Here’s a breakdown of the Entity Framework Core versions affected based on their transitive dependency on Microsoft.Data.SqlClient
. Note this is not comprehensive, but we’ll give you an easy fix after this breakdown.
Microsoft.EntityFrameworkCore.SqlServer | Microsoft.Data.SqlClient | Status |
---|---|---|
8.0.0 | >=5.1.1 | Good |
8.0.3 | >=5.1.5 | Affected |
8.0.4 | >=5.1.5 | Affected |
8.0.6 | >=5.1.5 | Affected |
8.0.11 | >=5.1.6 | Good |
9.0.1 | >=5.1.6 | Good |
NuGet’s default behavior is to install the lowest applicable version of each transitive dependency. The behavior can mean folks upgrading their Entity Framework Core dependencies, including the ones used by Duende’s implementations, might be affected by which Entity Framework Core version they choose when upgrading.

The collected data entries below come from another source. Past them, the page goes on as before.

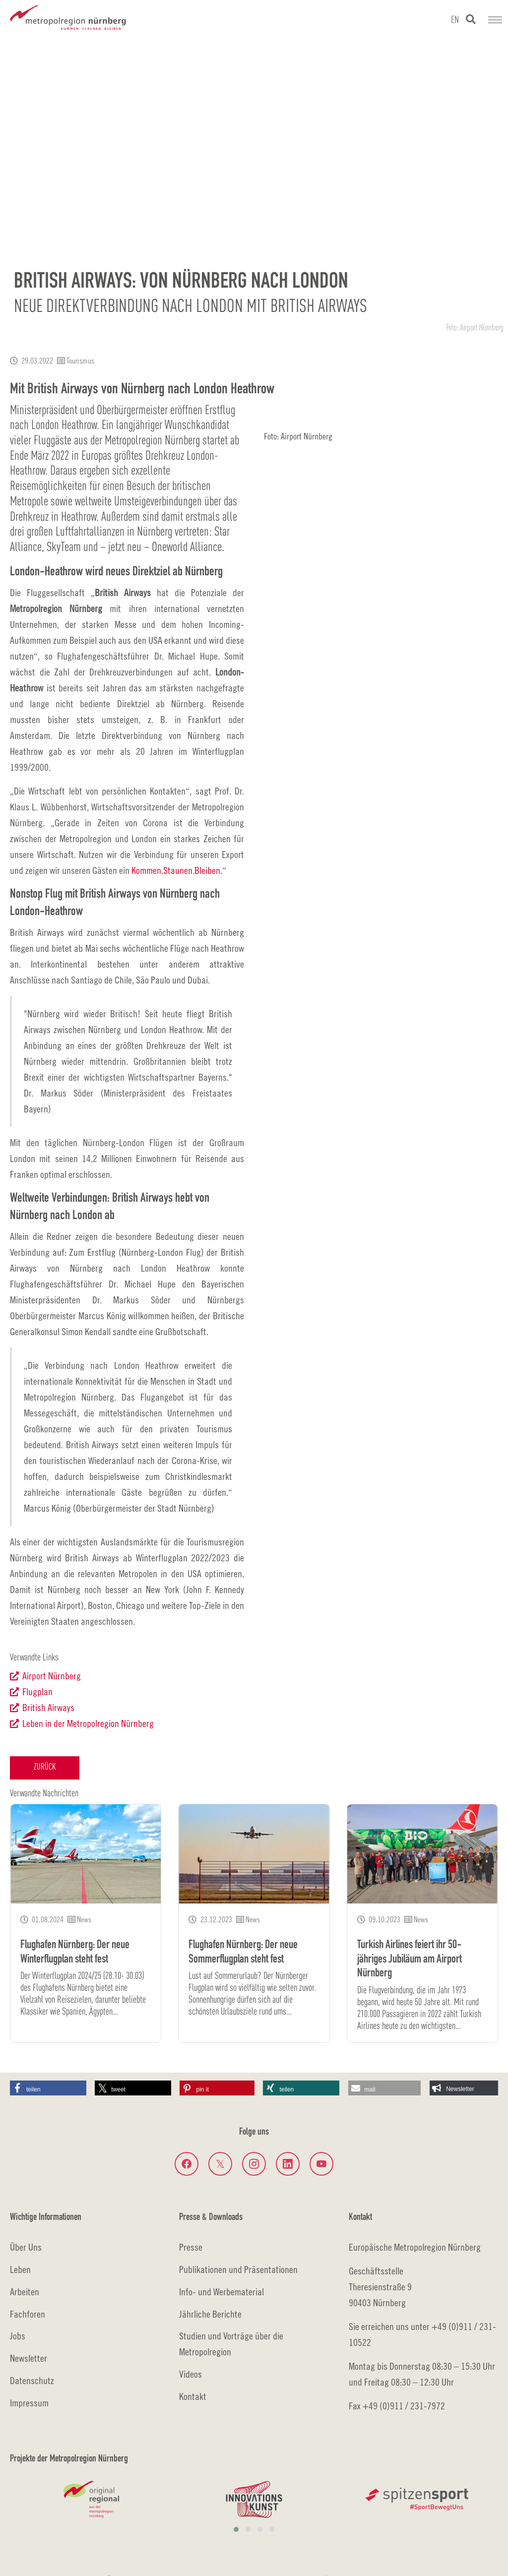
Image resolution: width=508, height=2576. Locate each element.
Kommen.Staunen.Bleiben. (176, 870)
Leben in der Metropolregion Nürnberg (88, 1723)
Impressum (29, 2402)
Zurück (45, 1767)
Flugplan (37, 1691)
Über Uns (26, 2247)
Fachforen (27, 2314)
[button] (48, 2088)
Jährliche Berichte (210, 2314)
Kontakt (192, 2396)
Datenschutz (32, 2380)
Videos (190, 2374)
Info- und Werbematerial (221, 2291)
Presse (190, 2247)
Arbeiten (24, 2291)
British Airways (48, 1707)
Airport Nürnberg (51, 1675)
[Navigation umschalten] (495, 19)
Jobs (17, 2335)
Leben (20, 2269)
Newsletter (28, 2358)
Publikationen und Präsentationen (238, 2269)
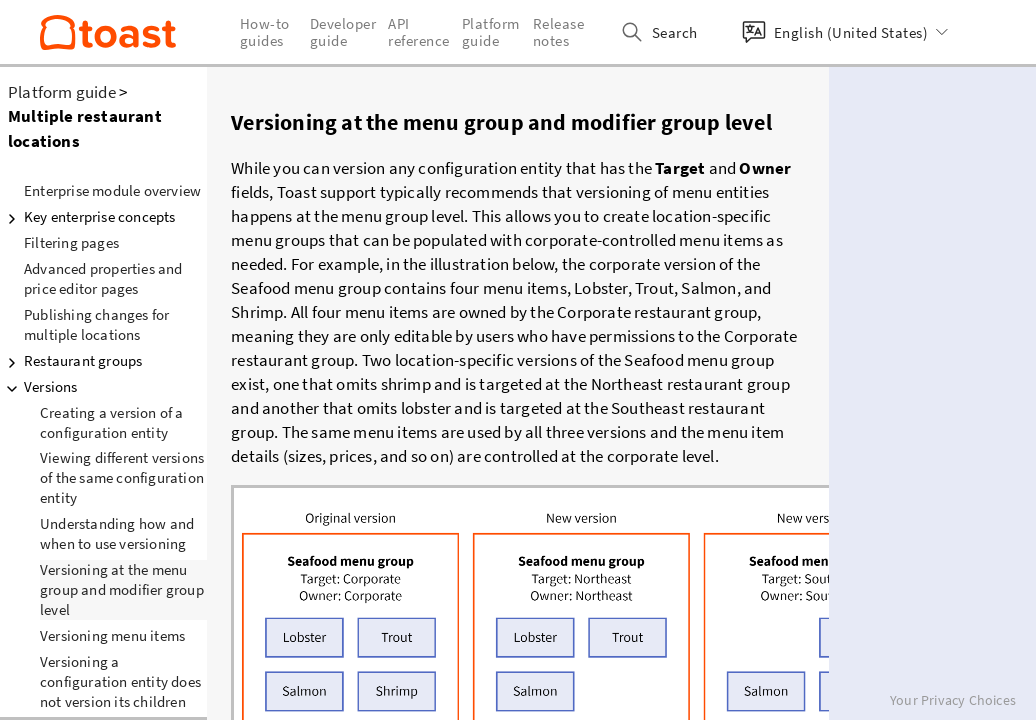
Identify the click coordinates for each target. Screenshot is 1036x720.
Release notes (559, 32)
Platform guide (62, 92)
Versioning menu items (112, 635)
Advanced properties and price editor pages (103, 278)
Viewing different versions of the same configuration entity (122, 477)
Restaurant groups (71, 361)
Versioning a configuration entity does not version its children (120, 681)
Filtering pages (71, 242)
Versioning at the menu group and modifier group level (122, 589)
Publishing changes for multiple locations (96, 324)
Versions (39, 387)
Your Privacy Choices (953, 700)
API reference (419, 32)
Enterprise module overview (112, 190)
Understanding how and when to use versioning (117, 533)
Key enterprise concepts (88, 217)
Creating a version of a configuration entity (112, 422)
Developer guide (343, 32)
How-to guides (265, 32)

The “Easy” Fix to Microsoft.Data.SqlClient
For folks now wondering what next steps they should take, it’s easy. We recommend an explicitly dependency on Microsoft.Data.SqlClient
at the 5.2.2
version.
<PackageReference Include="Microsoft.Data.SqlClient" Version="5.2.2" />
Do not upgrade to version 6.0.0
or higher, as this performance issue is also present there. The problem persists in higher package versions because Microsoft forks its packages based on .NET release cycles, and the .NET developers forked before they discovered this issue. The fix has not been ported to that version and includes the same problematic resiliency code from above.

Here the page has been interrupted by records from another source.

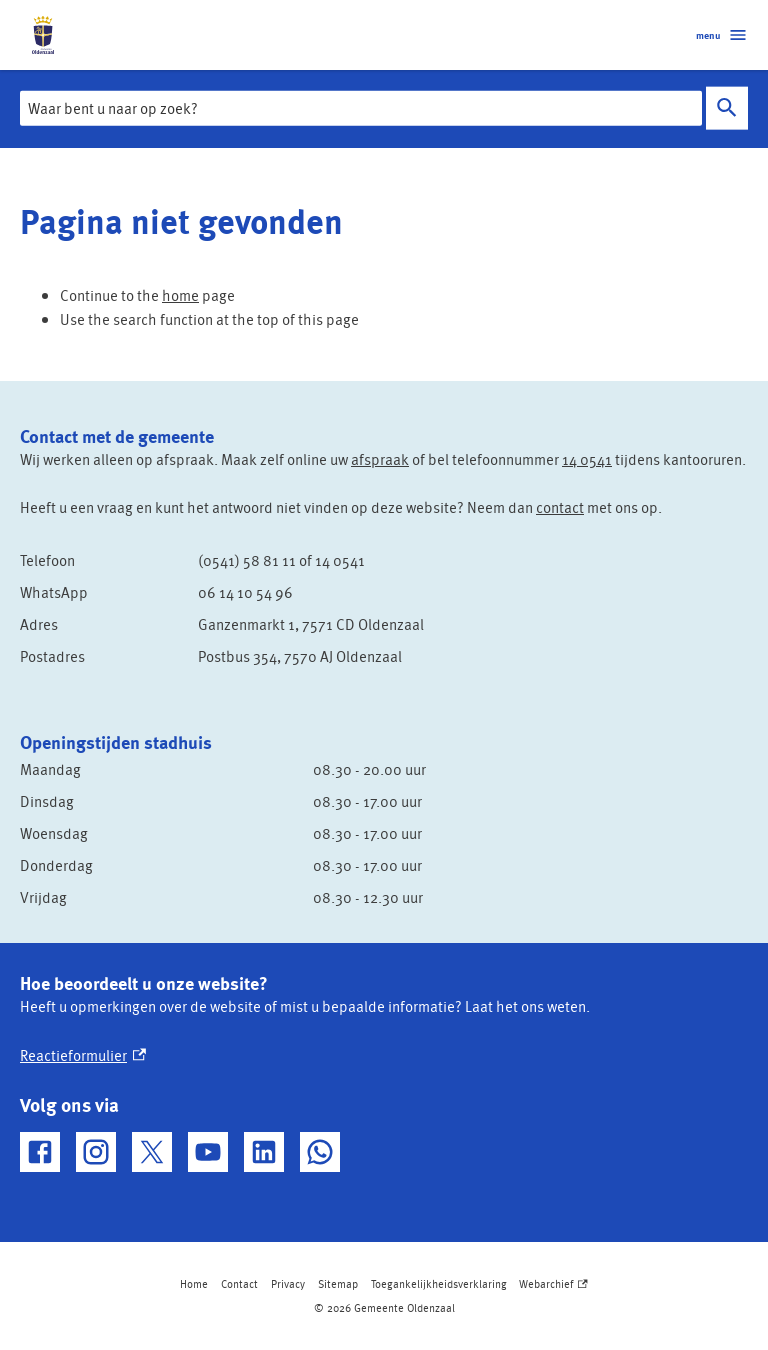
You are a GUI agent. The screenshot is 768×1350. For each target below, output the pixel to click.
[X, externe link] (152, 1152)
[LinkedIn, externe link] (264, 1152)
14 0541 (587, 459)
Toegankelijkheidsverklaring (439, 1283)
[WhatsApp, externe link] (320, 1152)
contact (560, 507)
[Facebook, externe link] (40, 1152)
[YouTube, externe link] (208, 1152)
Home (194, 1283)
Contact (239, 1283)
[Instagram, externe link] (96, 1152)
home (180, 295)
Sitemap (338, 1283)
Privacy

We hope this helps resolve any degradation issues you’re currently experiencing in your Microsoft Azure deployments of Duende IdentityServer. If you were affected by this particular issue, please let us know in the comments.
Conclusion
At Duende, we are a developer-centric company; when you do better, we do better. While these investigations are outside our product support agreements, we take out-of-scope reports seriously when several users report similar issues, even when it looks like the Duende code does not directly cause the problem. That said, when using an SDK like Duende IdentityServer, there are decisions we leave up to our developer customers, and sometimes those decisions can cause unintended consequences.
Thankfully, our investigations led us to a resolution, and we thought we’d share our findings with anyone else who may be trying to diagnose and fix this issue.
We want to thank our customers for informing us about this particular issue, the Duende customer success engineers for going above and beyond, and the .NET community for communicating and reproducing the issue in GitHub.